▶ **ACTIVITY**:
Copy each entry below exactly. No images.

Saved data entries
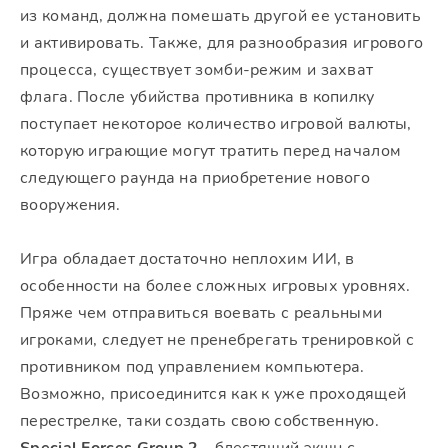
из команд, должна помешать другой ее установить
и активировать. Также, для разнообразия игрового
процесса, существует зомби-режим и захват
флага. После убийства противника в копилку
поступает некоторое количество игровой валюты,
которую играющие могут тратить перед началом
следующего раунда на приобретение нового
вооружения.
Игра обладает достаточно неплохим ИИ, в
особенности на более сложных игровых уровнях.
Пряже чем отправиться воевать с реальными
игроками, следует не пренебрегать тренировкой с
противником под управлением компьютера.
Возможно, присоединится как к уже проходящей
перестрелке, таки создать свою собственную.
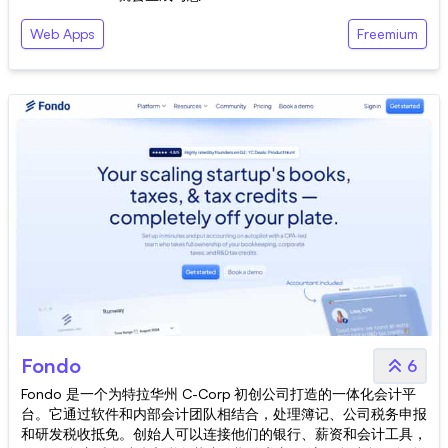
Web Apps
Freemium
Fondo
6
Fondo 是一个为特拉华州 C-Corp 初创公司打造的一体化会计平
台。它通过软件和内部会计团队相结合，处理簿记、公司税务申报
和研发税收抵免。创始人可以连接他们的银行、薪资和会计工具，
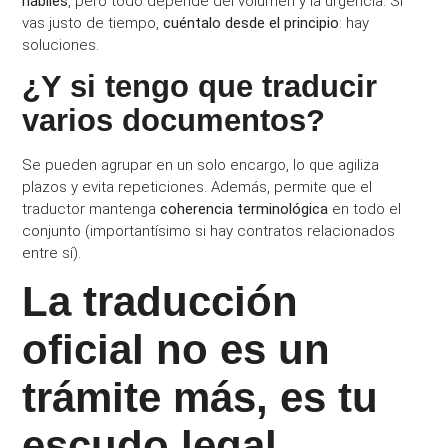
hábiles
, pero todo depende del volumen y la urgencia. Si
vas justo de tiempo,
cuéntalo desde el principio
: hay
soluciones.
¿Y si tengo que traducir
varios documentos?
Se pueden agrupar en un solo encargo, lo que agiliza
plazos y evita repeticiones. Además, permite que el
traductor mantenga
coherencia terminológica
en todo el
conjunto (importantísimo si hay contratos relacionados
entre sí).
La traducción
oficial no es un
trámite más, es tu
escudo legal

▶ **RESPONSE AREA**:
из команд, должна помешать другой ее установить
и активировать. Также, для разнообразия игрового
процесса, существует зомби-режим и захват
флага. После убийства противника в копилку
поступает некоторое количество игровой валюты,
которую играющие могут тратить перед началом
следующего раунда на приобретение нового
вооружения.
Игра обладает достаточно неплохим ИИ, в
особенности на более сложных игровых уровнях.
Пряже чем отправиться воевать с реальными
игроками, следует не пренебрегать тренировкой с
противником под управлением компьютера.
Возможно, присоединится как к уже проходящей
перестрелке, таки создать свою собственную.
Web Apps
Freemium
Fondo
6
Fondo 是一个为特拉华州 C-Corp 初创公司打造的一体化会计平
台。它通过软件和内部会计团队相结合，处理簿记、公司税务申报
和研发税收抵免。创始人可以连接他们的银行、薪资和会计工具，
hábiles
, pero todo depende del volumen y la urgencia. Si
vas justo de tiempo,
cuéntalo desde el principio
: hay
soluciones.
¿Y si tengo que traducir
varios documentos?
Se pueden agrupar en un solo encargo, lo que agiliza
plazos y evita repeticiones. Además, permite que el
traductor mantenga
coherencia terminológica
en todo el
conjunto (importantísimo si hay contratos relacionados
entre sí).
La traducción
oficial no es un
trámite más, es tu
escudo legal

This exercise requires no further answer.